Pio died in 1968 at the age of 81. His health deteriorated in the 1960s but he continued his spiritual works. On 21 September 1968, the day after the 50th anniversary of his receiving the stigmata, Padre Pio felt great fatigue. The next day, on September 22, 1968, he was supposed to offer a Solemn Mass, but feeling weak, he asked his superior if he might say a Low Mass instead, as he had done daily for years. Due to the large number of pilgrims present for the Mass, Padre Pio's superior decided the Solemn Mass must proceed. Padre Pio carried out his duties but appeared extremely weak and fragile. His voice was weak and, after the Mass had concluded, he nearly collapsed while walking down the altar steps. He needed help from his Capuchin brothers. This was his last celebration of the Mass.
Early in the morning of 23 September 1968, Pio made his last confession and renewed his Franciscan vows. As was customary, he had his rosary in his hands, though he did not have the strength to say the Hail Marys aloud. Till the end, he repeated the words "Gesù, Maria" (Jesus, Mary). At around 2:30 a.m., he said, "I see two mothers" (taken to mean his mother and Mary). At 2:30 a.m. he died in his cell in San Giovanni Rotondo. With his last breath he whispered, "Maria!"
His body was buried on 26 September in a crypt in the Church of Our Lady of Grace. His Requiem Mass was attended by over 100,000 people. He had often said, "After my death I will do more. My real mission will begin after my death." The accounts of those who stayed with Padre Pio till the end state that the stigmata had completely disappeared without a scar. Only a red mark "as if drawn by a red pencil" remained on his side but it disappeared.
Padre Pio was said to have had the gift of reading souls, the ability to bilocate, among other supernatural phenomena. He was said to communicate with angels and worked favors and healings before they were requested of him. The reports of supernatural phenomena surrounding Padre Pio attracted fame and legend. The Vatican was initially skeptical.

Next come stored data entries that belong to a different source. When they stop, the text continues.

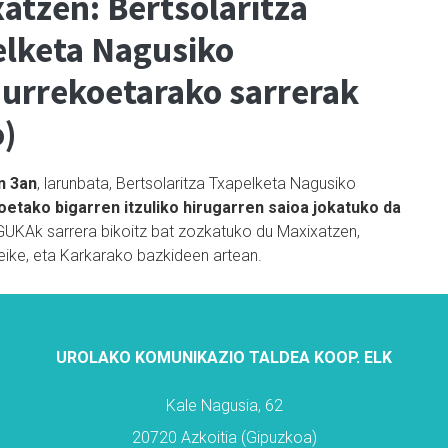
atzen: Bertsolaritza
lketa Nagusiko
aurrekoetarako sarrerak
o)
n 3an
, larunbata, Bertsolaritza Txapelketa Nagusiko
oetako bigarren itzuliko hirugarren saioa jokatuko da
GUKAk sarrera bikoitz bat zozkatuko du
Maxixatzen,
leike, eta Karkarako bazkideen artean.
UROLAKO KOMUNIKAZIO TALDEA KOOP. ELK
Kale Nagusia, 62
20720 Azkoitia (Gipuzkoa)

In the 1999 book, Padre Pio: The Wonder Worker, a segment by Irish priest Malachy Gerard Carroll describes the story of Gemma de Giorgi, a Sicilian girl whose blindness was believed to have been cured during a visit to Padre Pio. Gemma, who was brought to San Giovanni Rotondo in 1947 by her grandmother, was born without pupils. During her trip to see Padre Pio, the little girl began to see objects, including a steamboat and the sea. Gemma's grandmother did not believe the child had been healed. After Gemma forgot to ask Padre Pio for grace during her confession, her grandmother implored the priest to ask God to restore her sight. Padre Pio told her, "The child must not weep and neither must you for the child sees and you know she sees."
Father Gabriele Amorth, senior exorcist of Vatican City, stated in an interview that Padre Pio was able to distinguish between real apparitions of Jesus, Mary and the saints and the illusions created by the devil, by carefully analysing the state of his mind and the feelings produced in him during the apparitions. In one of Padre Pio's letters, he states that he remained patient in the midst of his trials because of his firm belief that Jesus, Mary, his guardian angel, St Joseph, and St Francis were always with him and helped him 
During his period of spiritual suffering, his followers believe that Padre Pio was attacked by the devil, both physically and spiritually. His followers also believe that the devil used diabolical tricks in order to increase Padre Pio's torments. These included apparitions as an "angel of light" and the alteration or destruction of letters to and from his spiritual directors. Padre Augustine confirmed this when he said:
Now, twenty-two days have passed since Jesus allowed the devils to vent their anger on me. My Father, my whole body is bruised from the beatings that I have received to the present time by our enemies. Several times, they have even torn off my shirt so that they could strike my exposed flesh.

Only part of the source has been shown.